Teaching Mongolian as a supplemental language is a distinguishing feature of Inner Mongolia. In this category, there are 24 schools with 8,820 students in Hohhot. There are seven schools for the Hui nationality and two for the Man nationality. In ethnic primary and secondary schools and kindergartens, there are 3,913 teachers, among which 1,473 (38 percent) are of a minority ethnicity. Among those teachers, 110 of 456 language teachers are teaching Mongolian in the schools.
While great achievements have been accomplished, there are some deficits of ethnic education in Inner Mongolia, mainly an imbalance of students in the different grades. Students are relatively crowded in some schools (especially senior high schools) in major cities such as Hohhot. This overcrowding may result in students skipping preschool education and going directly to primary school. Meanwhile, due to a lack of space in junior middle schools, current primary school graduates may lose out on the opportunity for further education. Senior high schools are at risk of a student shortage due to the smaller amount of junior school graduates.
Secondly, the existing classrooms, facilities and teachers are far behind the current requirements which are urgently needed in order to expand. While Mongolian kindergartens in some districts are likely to increase the number of students enrolled in Mongolian classes, problems such as insufficient facilities, a shortage of teachers and the inconvenience of transportation due to suburban locations call for immediate attention.
On June 17, 2009, at a symposium on the present status of ethnic education, 27 participants from 12 different institutes proposed an agreement to end the merging of fundamental ethnic schools and instead expand and enlarge the scale of Hohhot ethnic schools as quickly as possible. In the following years, the layout of schools among different urban regions has been adjusted to meet the needs of both local and migrant students.
To further improve the state of education in Inner Mongolia, local governments should strive for support from the central government and promote the development of ethnic education. The number of schools teaching Mongolian should be expanded.
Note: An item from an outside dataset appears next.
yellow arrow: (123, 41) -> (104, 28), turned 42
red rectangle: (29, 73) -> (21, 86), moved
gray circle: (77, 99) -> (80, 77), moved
Active and strong measures must be adopted to strengthen trilingual teaching (Chinese, Mongolian and English). In addition, internal management of each school should be even stricter, for the purpose of expanding feature-based construction of schools and propagating multi-ethnic cultures.
The protection and development of culture and education for ethnic minorities are of paramount importance to build the foundations for sustainable, balanced and healthy development, not only for ethnic regions, but also the entire country.